In your copy, include no images and return each entry exactly as written.
__________
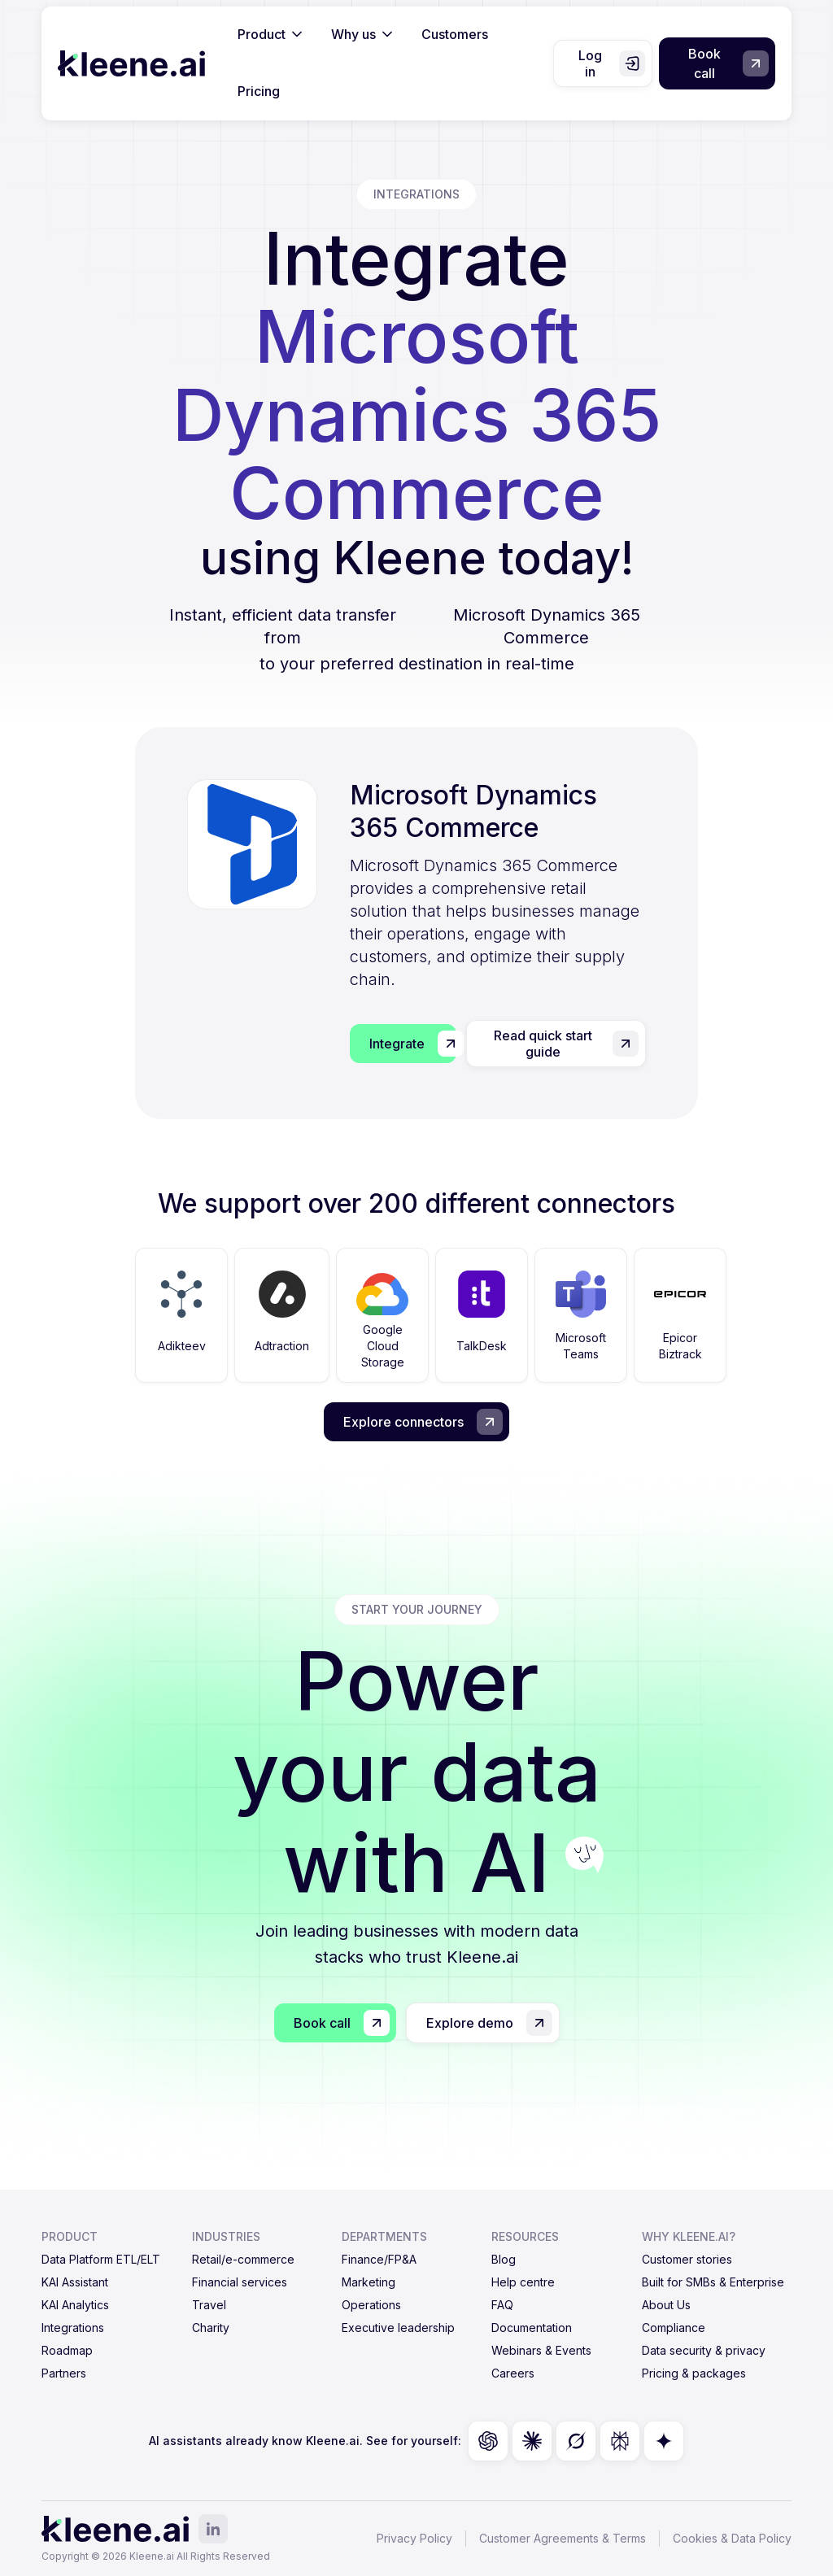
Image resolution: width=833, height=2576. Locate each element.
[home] (131, 63)
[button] (271, 35)
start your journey (416, 1609)
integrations (416, 194)
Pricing (259, 91)
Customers (454, 34)
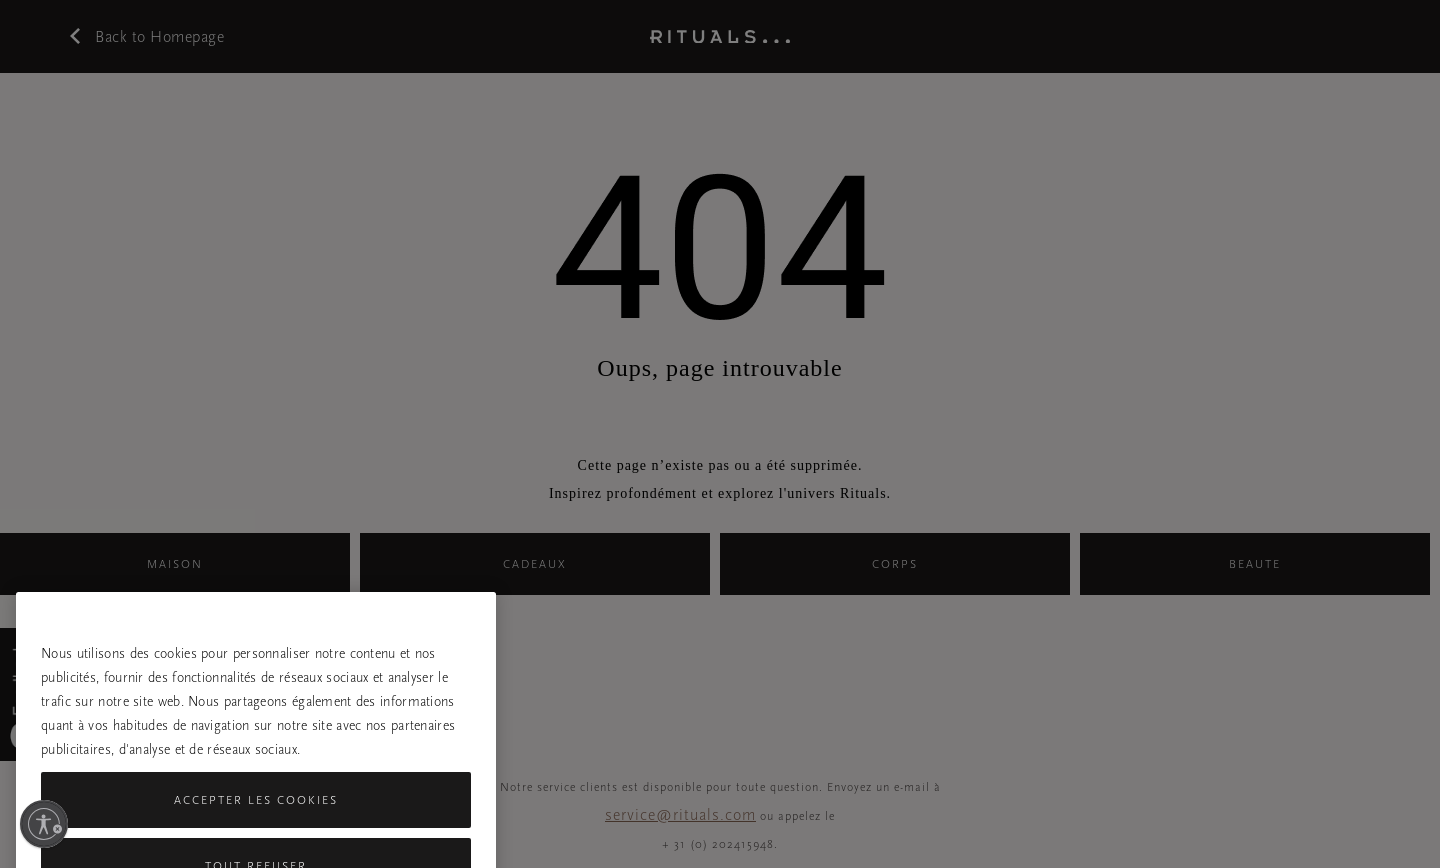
__________
→ Solution to the problem
Image resolution: width=833, height=2576. Locate each element.
[home] (131, 63)
[button] (271, 35)
start your journey (416, 1609)
integrations (416, 194)
Pricing (259, 91)
Customers (454, 34)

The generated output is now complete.